Whether they do succeed or not in making a profit of a few thousand dollars a year is not vital to men who count their income by the hundred thousand; yet it is curious with what interest the rise or fall of a few cents in the rose market is regarded even by them. New Jersey has more than her quota of these millionaire florists. Already we have four in Madison, one in Summit and two in Orange, New Jersey, and it is said that there is as much interest manifested by them in the prices at which, in the technical slang of the flower-shops, "Cooks," "Jacks," "Mermets" and "Perles" are quoted in Broadway, as is evinced in Wall Street in "Wabash," "Lake Shore," "Erie" or "Central." It is true that one, at least, of these gentlemen gives all the profits that accrue from his roses to charitable purposes; but it is feared that he has few imitators among his compeers in this particular; for the motive is the same as in all other investments - to get the largest profit possible from the smallest amount of money involved.

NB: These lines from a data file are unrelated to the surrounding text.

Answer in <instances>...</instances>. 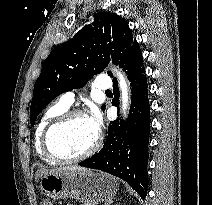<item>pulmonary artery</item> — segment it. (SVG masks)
I'll return each instance as SVG.
<instances>
[{
  "label": "pulmonary artery",
  "instance_id": "obj_1",
  "mask_svg": "<svg viewBox=\"0 0 212 205\" xmlns=\"http://www.w3.org/2000/svg\"><path fill=\"white\" fill-rule=\"evenodd\" d=\"M94 85L95 88L99 90L107 91L110 90V88L112 87V82L108 76L101 75L96 78ZM74 100L75 94L72 91L63 93L59 99V101L67 107H70L73 104Z\"/></svg>",
  "mask_w": 212,
  "mask_h": 205
}]
</instances>
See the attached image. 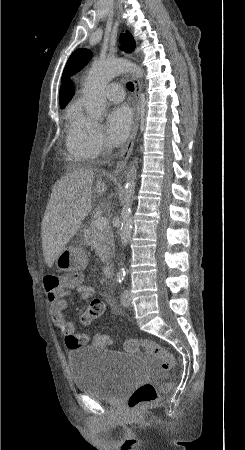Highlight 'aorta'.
<instances>
[{
    "mask_svg": "<svg viewBox=\"0 0 245 450\" xmlns=\"http://www.w3.org/2000/svg\"><path fill=\"white\" fill-rule=\"evenodd\" d=\"M123 72H132L137 77L143 76L142 69L127 59H113L104 62H95L87 76L84 85V102L87 113L94 119L100 118L105 111V87L115 76ZM136 170L133 165L127 173L125 184V197L121 211L120 239L123 247L127 246L131 239L132 217L131 206L134 200L136 186ZM125 269L120 270V275H125Z\"/></svg>",
    "mask_w": 245,
    "mask_h": 450,
    "instance_id": "aorta-1",
    "label": "aorta"
}]
</instances>
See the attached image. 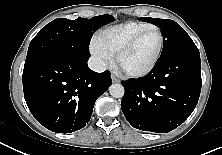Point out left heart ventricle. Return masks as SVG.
I'll list each match as a JSON object with an SVG mask.
<instances>
[{
  "label": "left heart ventricle",
  "instance_id": "obj_1",
  "mask_svg": "<svg viewBox=\"0 0 222 155\" xmlns=\"http://www.w3.org/2000/svg\"><path fill=\"white\" fill-rule=\"evenodd\" d=\"M160 45L158 31L146 33L128 52L119 60V67L123 71L134 72L147 68L154 60Z\"/></svg>",
  "mask_w": 222,
  "mask_h": 155
}]
</instances>
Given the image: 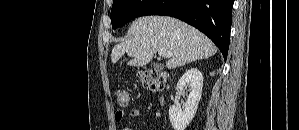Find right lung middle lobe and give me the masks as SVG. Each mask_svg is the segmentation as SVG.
Returning <instances> with one entry per match:
<instances>
[{
  "label": "right lung middle lobe",
  "instance_id": "obj_1",
  "mask_svg": "<svg viewBox=\"0 0 299 130\" xmlns=\"http://www.w3.org/2000/svg\"><path fill=\"white\" fill-rule=\"evenodd\" d=\"M152 0H113L111 22L114 29L137 17Z\"/></svg>",
  "mask_w": 299,
  "mask_h": 130
}]
</instances>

A wholesale dry goods merchant, or a manufacturer, doing a business of a million dollars a year, is amply paid by a net profit of five percent.; but when he is given to understand that some illiterate digger of the soil, by an investment in rose-growing of $10,000, gets a net profit of twenty-five per cent., he foolishly imagines that a larger amount of capital invested will bring corresponding profits. Such, at least, seems to be the opinion of many capitalists; for within the past twelve months I have been consulted by at least a score of gentlemen about to embark in the business of rose-growing, and I have no doubt others in the trade have had the same experience. Only last week a gentleman entered into negotiations with a greenhouse builder in Jersey City to construct at his country residence, some sixty miles from New York, 600x20 feet, or nearly 15,000 square feet of glass, as a "beginning," which, furnished, heated by hot water and stocked, will cost not much less than $15,000. It is true that many of these amateur florists will get their fingers burnt, and will not only never realize a dollar on their investments, but will work at a loss; yet enough of them will succeed to give zest to the risk, for at present prices, when success is attained, the profits are so great as to produce the present craze on the subject - a "craze" that probably will result exactly as the Morus Multicaulis did in 1840, or the grape vine fever in 1865. We all know the disastrous results of these speculations.

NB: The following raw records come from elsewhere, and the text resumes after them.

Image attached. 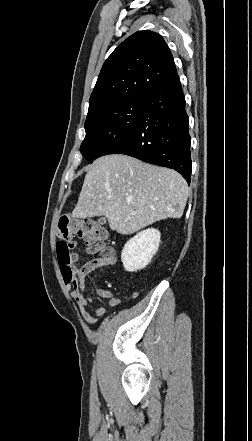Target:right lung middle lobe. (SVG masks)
I'll return each instance as SVG.
<instances>
[{
	"label": "right lung middle lobe",
	"instance_id": "1",
	"mask_svg": "<svg viewBox=\"0 0 252 441\" xmlns=\"http://www.w3.org/2000/svg\"><path fill=\"white\" fill-rule=\"evenodd\" d=\"M144 104L141 98L105 108L85 121L86 137L81 153L92 163L124 138L136 125Z\"/></svg>",
	"mask_w": 252,
	"mask_h": 441
}]
</instances>
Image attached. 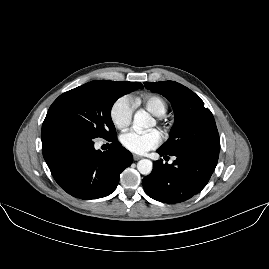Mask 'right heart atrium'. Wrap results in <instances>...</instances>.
<instances>
[{
	"label": "right heart atrium",
	"mask_w": 269,
	"mask_h": 269,
	"mask_svg": "<svg viewBox=\"0 0 269 269\" xmlns=\"http://www.w3.org/2000/svg\"><path fill=\"white\" fill-rule=\"evenodd\" d=\"M134 105V100L129 95H123L113 102L109 117L115 128L123 130L129 126L134 114Z\"/></svg>",
	"instance_id": "right-heart-atrium-1"
}]
</instances>
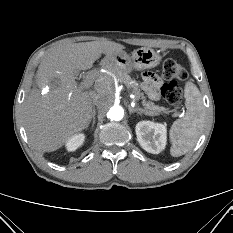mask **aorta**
I'll use <instances>...</instances> for the list:
<instances>
[{
  "instance_id": "obj_1",
  "label": "aorta",
  "mask_w": 233,
  "mask_h": 233,
  "mask_svg": "<svg viewBox=\"0 0 233 233\" xmlns=\"http://www.w3.org/2000/svg\"><path fill=\"white\" fill-rule=\"evenodd\" d=\"M124 111L120 106H112L107 112V117L113 121H119L123 118Z\"/></svg>"
}]
</instances>
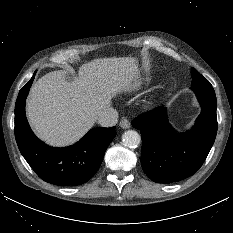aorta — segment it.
Instances as JSON below:
<instances>
[{
    "instance_id": "obj_1",
    "label": "aorta",
    "mask_w": 233,
    "mask_h": 233,
    "mask_svg": "<svg viewBox=\"0 0 233 233\" xmlns=\"http://www.w3.org/2000/svg\"><path fill=\"white\" fill-rule=\"evenodd\" d=\"M122 141L126 147L135 148L141 142V136L134 130H127L122 136Z\"/></svg>"
}]
</instances>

Hundreds thought there were "millions" in it, but found, to their sorrow, that they were thousands out. So, we predict, will be the result of the rose mania, for an over-supply may quickly change the fashion. For, assuredly, when the plebeian Smiths or Browns can buy rosebuds suited to their limited means, the Flora McFlimseys will turn up their aristocratic noses even at the rose. All experience shows that, in the perishable commodities of fruits, flowers or vegetables, whenever an over-supply floods the market and brings down the prices below a paying level, less is sold than when they bring a fair price. Two years ago, in June, strawberries and cabbage in the New York markets got so low as not to pay even the cost of marketing. The result was that hundreds of loads had to be taken back and dumped in the manure yards, as they could not be disposed of at any price. Some thirty years ago peaches one day fell down to twelve cents a basket in Washington Market, New York, and would not sell at that. In those days the crop was perhaps held by a score of dealers only. They got their heads together and decided to destroy every peach in the market. It was done.

A scarcity was produced, and in twenty-four hours peaches went up to $1.00 per basket.

The leader in the movement had no doubt been a disciple of Adam Smith, and had wisely studied the laws of supply and demand.

The present excitement in rose-growing is no doubt largely due to the unprecedented prices realized this winter, which has been caused in a great measure by the unusual heat and drought of last autumn, which weakened in many cases, and in others entirely destroyed, the plants that would have been used to produce the crop of flowers. This, together with a brisk demand, has resulted in profits which it is unreasonable to expect can ever be long continued in any legitimate business.